- Last year, 2017, saw an increase of 13 percent in ecommerce sales over the previous year. The prediction is that this growth will grow even further, to 17 percent, by 2022.
- Some 80 percent of Americans surveyed have made an online purchase over the past 30 days; over half said they preferred online transactions to visiting retail outlets.
- While ecommerce grew during 2017, traditional retail stores saw hundreds of closures. Some nine major companies declared bankruptcy. Pressure from online competition is reaching industries that only a short time ago felt immune.
Convinced that online sales are the way to go? Here are three strategies for pushing sales using new technologies.
Use blockchain to redesign supply-chain economics.
Technology and unique value offerings should be inherent to your overall strategy. SHOP is a business I know that provides a unique example of how to leverage a new offering using technology.
The company is a blockchain-based retail platform created by John Wantz (formerly of the Target store chain) and Jamie O’Shea (influential in marketing brands like Coca-Cola, Nike, Levi Strauss and Johnson & Johnson).
The SHOP system is designed to act as an information marketplace where users acquire brand tokens in exchange for sharing preferences, purchase histories, profiles on their preferred styles and other data.
The data is then stored on the SHOP platform and used to improve interactions and experiences between shoppers and company brands. This radical redesign of supply-chain economics provides a new type of alignment that the system has never before seen. Making data available empowers SHOP members to create new kinds of value exchanges and fair approaches to margin and price; and it represents an opportunity to drive innovation in unforeseeable ways.
Ounie Phakousonh, CTO of Henry.tax, and a marketplace developer, for one, is excited to see how blockchain is going to enhance and improve the marketplace model. As Phakousonh told me, “Blockchain opens up countless new ways to enhance development and even users’ experiences. As a long-time blockchain activist, it’s great to finally see the power of blockchain improving marketplaces and e-ommerce experiences.”
In short, technology can provide a competitive advantage for any business, especially one scaling an ecommerce company.
Harness augmented reality for use by influencers and brands.
With the release of augmented reality (AR) developer kits by both Apple and Google in 2017, and the advance of hardware devices, AR is poised to hit the mainstream in the coming years. Already, Fluffr is using blockchain technology to disrupt the AR space. Its platform rewards users with tokens for the purpose of interacting with and promoting AR experiences by influencers and brands.
Dave Lee, partner at Brilliant Investment Group, explained to me that he’s excited to bring the technology to the Asian markets, because they’ve had disruptive AR tech experiences, but none that have fused cryptocurrency with AR. Lee said he believes that blockchain technology harnessed with augmented reality is going to create mass adoption across various Asian markets, and he’s excited to pave the way with Fluffr.
In regards to the Fluffr platform, two types of tokens are collected (Fluffs and Carats) in a way that’s similar to the characters in Pokemon Gó.
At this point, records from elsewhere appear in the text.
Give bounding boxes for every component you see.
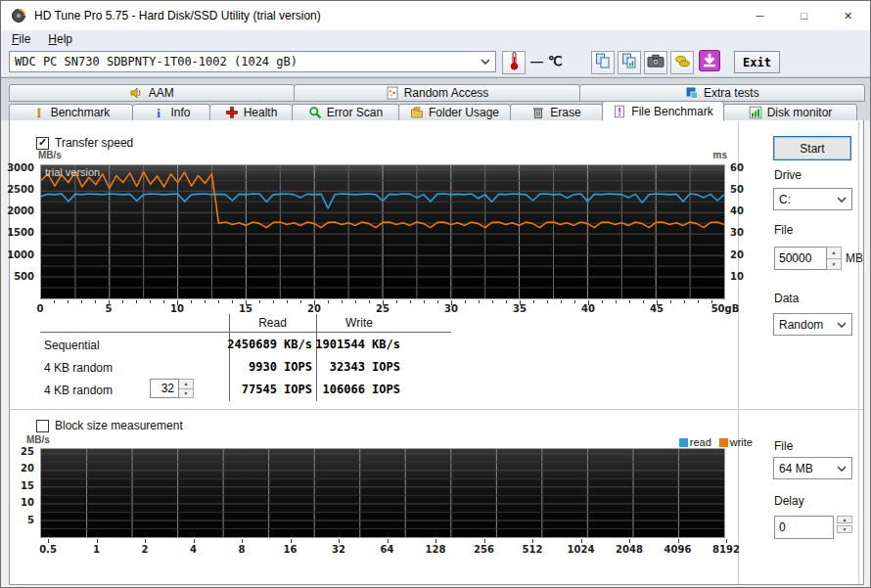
y-axis-tick: 10	[1, 497, 34, 508]
data-pattern-select[interactable]: Random	[773, 313, 852, 336]
tab-error-scan-label: Error Scan	[327, 106, 383, 119]
x-axis-tick: 1	[77, 544, 116, 555]
block-size-checkbox[interactable]	[36, 420, 49, 432]
camera-icon	[647, 53, 665, 72]
save-results-button[interactable]	[670, 51, 694, 74]
exit-button[interactable]: Exit	[734, 51, 780, 73]
y-axis-tick: 2000	[1, 205, 34, 216]
queue-depth-value: 32	[150, 379, 179, 398]
delay-value: 0	[774, 516, 834, 539]
x-tick-mark	[328, 300, 329, 303]
table-header-rule	[40, 332, 451, 333]
error-scan-icon	[308, 106, 322, 119]
y-axis-tick: 20	[1, 463, 34, 474]
transfer-speed-label: Transfer speed	[55, 136, 133, 150]
tab-aam[interactable]: AAM	[9, 84, 295, 102]
block-size-checkbox-row: Block size measurement	[36, 419, 183, 432]
x-tick-mark	[242, 539, 243, 543]
svg-text:!: !	[36, 106, 40, 119]
file-size-spinner[interactable]: 50000 ▲ ▼	[774, 247, 842, 270]
start-button[interactable]: Start	[773, 136, 851, 160]
x-tick-mark	[205, 300, 206, 303]
drive-combobox[interactable]: WDC PC SN730 SDBPNTY-1T00-1002 (1024 gB)	[9, 51, 496, 72]
x-tick-mark	[479, 300, 480, 303]
random-access-icon	[386, 86, 399, 100]
tab-error-scan[interactable]: Error Scan	[292, 104, 399, 121]
x-axis-tick: 1024	[562, 544, 601, 555]
block-size-chart	[40, 448, 725, 538]
tab-erase[interactable]: Erase	[510, 104, 603, 121]
spin-down-icon[interactable]: ▼	[837, 525, 852, 533]
data-pattern-value: Random	[779, 318, 823, 332]
legend-write: write	[719, 436, 753, 448]
minimize-button[interactable]: ─	[738, 1, 782, 30]
tab-folder-usage[interactable]: Folder Usage	[398, 104, 511, 121]
x-tick-mark	[232, 300, 233, 303]
extra-tests-icon	[685, 86, 699, 100]
title-bar: HD Tune Pro 5.75 - Hard Disk/SSD Utility…	[1, 1, 870, 30]
x-tick-mark	[259, 300, 260, 303]
tab-disk-monitor-label: Disk monitor	[767, 106, 833, 119]
tab-random-access[interactable]: Random Access	[294, 84, 579, 102]
y-axis-tick: 15	[1, 480, 34, 491]
copy-image-button[interactable]	[618, 51, 641, 74]
side-panel-right-edge	[858, 121, 859, 584]
x-tick-mark	[81, 300, 82, 303]
copy-text-button[interactable]	[591, 51, 615, 74]
y-axis-tick-right: 20	[730, 249, 759, 260]
transfer-speed-chart: trial version	[40, 164, 725, 299]
x-tick-mark	[48, 539, 49, 543]
drive-select[interactable]: C:	[773, 188, 852, 210]
x-tick-mark	[424, 300, 425, 303]
row-4kb-qd-label: 4 KB random	[44, 384, 113, 397]
tab-info[interactable]: i Info	[132, 104, 210, 121]
copy-icon	[595, 53, 611, 72]
tab-benchmark[interactable]: ! Benchmark	[9, 104, 133, 121]
tab-disk-monitor[interactable]: Disk monitor	[723, 104, 857, 121]
close-button[interactable]: ✕	[826, 1, 870, 30]
window-title: HD Tune Pro 5.75 - Hard Disk/SSD Utility…	[34, 9, 321, 23]
row-4kb-label: 4 KB random	[44, 361, 113, 375]
maximize-button[interactable]: □	[782, 1, 826, 30]
menu-help[interactable]: Help	[39, 31, 81, 47]
download-button[interactable]	[698, 51, 721, 74]
x-tick-mark	[581, 539, 582, 543]
row-sequential-write: 1901544 KB/s	[277, 338, 400, 351]
tab-health-label: Health	[244, 106, 278, 119]
x-tick-mark	[369, 300, 370, 303]
transfer-speed-checkbox[interactable]: ✓	[36, 137, 49, 150]
x-tick-mark	[97, 539, 98, 543]
block-file-select[interactable]: 64 MB	[773, 457, 852, 479]
legend-read-label: read	[690, 436, 711, 448]
spin-up-icon[interactable]: ▲	[827, 248, 841, 258]
spin-up-icon[interactable]: ▲	[837, 516, 852, 523]
x-tick-mark	[191, 300, 192, 303]
data-label: Data	[774, 292, 799, 305]
y-axis-tick: 25	[1, 446, 34, 457]
x-tick-mark	[547, 300, 548, 303]
block-file-value: 64 MB	[779, 462, 813, 475]
x-tick-mark	[629, 300, 630, 303]
delay-spinner[interactable]: 0	[774, 516, 834, 539]
x-tick-mark	[194, 539, 195, 543]
info-icon: i	[152, 106, 165, 119]
drive-label: Drive	[774, 168, 802, 182]
screenshot-button[interactable]	[644, 51, 667, 74]
x-tick-mark	[388, 539, 389, 543]
x-tick-mark	[383, 300, 384, 305]
y-axis-tick-right: 50	[730, 184, 759, 195]
main-chart-right-unit: ms	[698, 150, 727, 160]
tab-extra-tests[interactable]: Extra tests	[579, 84, 865, 102]
menu-file[interactable]: File	[3, 31, 39, 47]
tab-file-benchmark[interactable]: ! File Benchmark	[602, 101, 724, 121]
spin-down-icon[interactable]: ▼	[827, 258, 841, 270]
tab-health[interactable]: Health	[209, 104, 293, 121]
table-header-write: Write	[316, 316, 402, 330]
x-tick-mark	[437, 300, 438, 303]
x-tick-mark	[436, 539, 436, 543]
x-tick-mark	[520, 300, 521, 305]
y-axis-tick-right: 60	[730, 162, 759, 173]
disk-monitor-icon	[749, 106, 762, 119]
x-tick-mark	[95, 300, 96, 303]
temperature-button[interactable]	[502, 51, 526, 74]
The difference is that these tokens can then be exchanged for real currency or exclusive prizes through the Fluffr marketplace. The idea is to encourage people to use AR apps and engage in AR experiences, and get paid for it.
The result is an entirely new and immersive ecommerce experience for brands and consumers using the tech. Plus, with the release of Fluffr and other AR-focused platforms, the barrier to entry for companies to create these experiences for their consumers has become extremely low.
Use blockchian to ensure accurate consumer data.
Access to accurate consumer data is key to more effective ad-targeting, and, ultimately, to a growth in sales. Some brands don’t even know if their targeted audience is made up of real people: As an Axios article explains, about 20 percent of the $200 billion spent on digital advertising money is wasted on bots.
That’s why brands have to ensure that their databases contain real people who have given their permission to receive promotions. One such company is YouGov Direct, a product of YouGov, which works to help brands gain more value from their advertising campaigns through its blockchain-based platform and ad network. Essentially, if brands “know” rather than “assume” that consumers are interested in their products, they can provide those people with actual solutions — rather than waste ad dollars on the wrong people.